Step 2: Define Classification and Grading Templates

Concept

Data identifiers are specific rules for detecting certain sensitive data, such as identifiers for ID cards, email addresses, names, etc.
A template is a collection of data identifiers. Templates will be used in sensitive data discovery jobs.

Best Practices

You need to understand what kind of data is defined as sensitive in your company and the identification rules for these sensitive data. Only those sensitive data that can be defined by regular expressions or AI can be identified by technical means (e.g., using the SDP solution). After defining data identifiers, you need to add them to a template. When running a sensitive data scanning task, it will match the data in the data source against the rules in the template and mark them in the data catalog.
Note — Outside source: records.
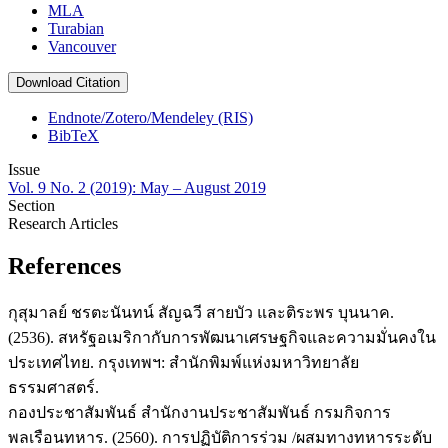
MLA
Turabian
Vancouver
Download Citation
Endnote/Zotero/Mendeley (RIS)
BibTeX
Issue
Vol. 9 No. 2 (2019): May – August 2019
Section
Research Articles
References
กุสุมาลย์ ชรตะนันทน์ สัญฉวี สายบัว และติระพร บุนนาค.
(2536). สหรัฐอเมริกากับการพัฒนาเศรษฐกิจและความมั่นคงใน
ประเทศไทย. กรุงเทพฯ: สำนักพิมพ์แห่งมหาวิทยาลัย
ธรรมศาสตร์.
กองประชาสัมพันธ์ สำนักงานประชาสัมพันธ์ กรมกิจการ
พลเรือนทหาร. (2560). การปฏิบัติการร่วม /ผสมทางทหารระดับ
View and Edit Built-in Data Identifiers

The solution provides built-in data identifiers, which are mainly based on national privacy data rules and provides a reference for you to decide how to classify your data.

On the Manage Data Identification Rules page, in the Built-in Data Identifiers tab, you can see a list of built-in data identifiers. For the complete list, please refer to Appendix - Built-in Data Identifiers.

You can click to edit and adjust the data grading classification. By default, these data identifiers have a PERSONAL category attribute and S2/S3/S4 identifier label attributes. You can update these attributes according to your sensitive data.

edit-icon

Create and Edit Custom Data Identifiers

On the Manage Data Identification Rules page, in the Custom Data Identifiers tab, you can see your defined list of custom data identifiers. By default, this list is empty. You can create or delete data identifiers based on business-sensitive data.

You can click to edit and adjust the data grading classification. For example, you can define the category as FINANCE/AUTO/GENERAL, and set the data sensitivity level to Level1/Level2/Level3/Level4.

To create a new data identifier, select Create Text-based Data Identifier. edit-icon

On the data identifier creation page, you can define rules for sensitive data scanning, as detailed in the following table. edit-icon

Parameter	Required	Description
Name	Yes	The name of the data identifier, used for automatic marking when sensitive data is scanned.
Description	Optional	Additional explanation of the identifier, helpful for understanding its use and context.
Identification Rules	Yes	Defines the rules for identifying data, which can be based on column name keywords, regular expressions, or a combination of both.
Identifier Attributes	Optional	Allows for classification and grading of identifiers, e.g., by industry (Finance, Game, Personal, etc.) or security level (S1, S2, S3, etc.).
Advanced Rules: Exclude Keywords	Optional	Defines column name keywords that should not be marked as sensitive data.
Advanced Rules: Unstructured Data	Optional	Applicable for specific security levels (like S3), includes settings for the frequency of rule occurrence and the number of characters between keywords and regular expressions.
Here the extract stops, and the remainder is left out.